Andy Slavitt: (26:26)
Sure. And maybe for your second question, I’ll also invite Dr. Walensky add a comment about how she’s thinking about this at the CDC. And of course, Dr. Fauci, if you want to add as well, the Johnson and Johnson, a hundred million doses that we discussed this morning, was a recent order given by the president to a COVID coordinator, Jeff Zients. So, that is a directive. And so more details about that. It’s too premature to provide you more details about what the content of that is going to be.
Andy Slavitt: (27:04)
With regard to your second question, maybe I’ll just kick it off by saying that I completely agree with the premise of your question, which is that there’s not a magic date where the entire country moves from needing more vaccinations to having too many vaccines for the population. In point of fact, this is a journey that are were working on together. And as you suggested, community by community around the country, they’re going to reach that spot in different places. We are working through the CDC and directly with state and local officials to continue to make that assessment. But important for you to know that we are working on both sides of that equation, helping people get straight answers to their questions about vaccines, as well as increasing vaccine production, crew spent more of our time talking about here. Dr. Walensky, what would you add?

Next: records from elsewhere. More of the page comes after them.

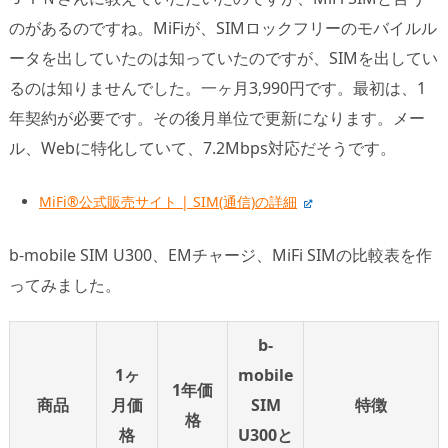
のがあるのですね。MiFiが、SIMロックフリーのモバイルル
ータを出していたのは知っていたのですが、SIMを出してい
るのは知りませんでした。一ヶ月3,990円です。最初は、1
年契約が必要です。その後月単位で更新になります。メー
ル、Webに特化していて、7.2Mbps対応だそうです。
MiFi®公式販売サイト | SIM(通信)の詳細
b-mobile SIM U300、EMチャージ、MiFi SIMの比較表を作
ってみました。
b-
1ヶ
mobile
1年価
商品
月価
SIM
特徴
格
格
U300と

Dr. Rochelle P. Walensky: (28:02)
Yeah, I would add several things. We are working now with 9,000 pharmacies across the country. We know that 90% of the population lives within five miles of a pharmacy. We are now rolling out to 250 federal qualified health centers across the country. We’re working with our state and local partners to provide toolkits and assistance to ensure that they can reach all of their populations. We’re doing vaccine confidence consults. If people have challenges in terms of vaccine hesitancy, how can we address those challenges? There’s a lot of work going on so that we can actually delay the period of time where people don’t want the … where we have that inflection point. We want to have a lot of vaccine out there and we want to have a lot of people who want it.
Andy Slavitt: (28:49)
Yes. And I would add that the track record of these vaccines is so good from a safety and efficacy standpoint that simply making sure people have access to correct information and not misleading information is the most important thing. And making sure that local trusted people have access to that information as we continue to make vaccines more broadly available. Dr. Fauci, is there anything you wanted to add on that?
Dr. Rochelle P. Walensky: (29:14)
No. No further comment, Andy. Thank you.
Andy Slavitt: (29:16)
Great. Okay. Well with that, I will wrap up. We will be back on Friday, and thank you all for your attendance.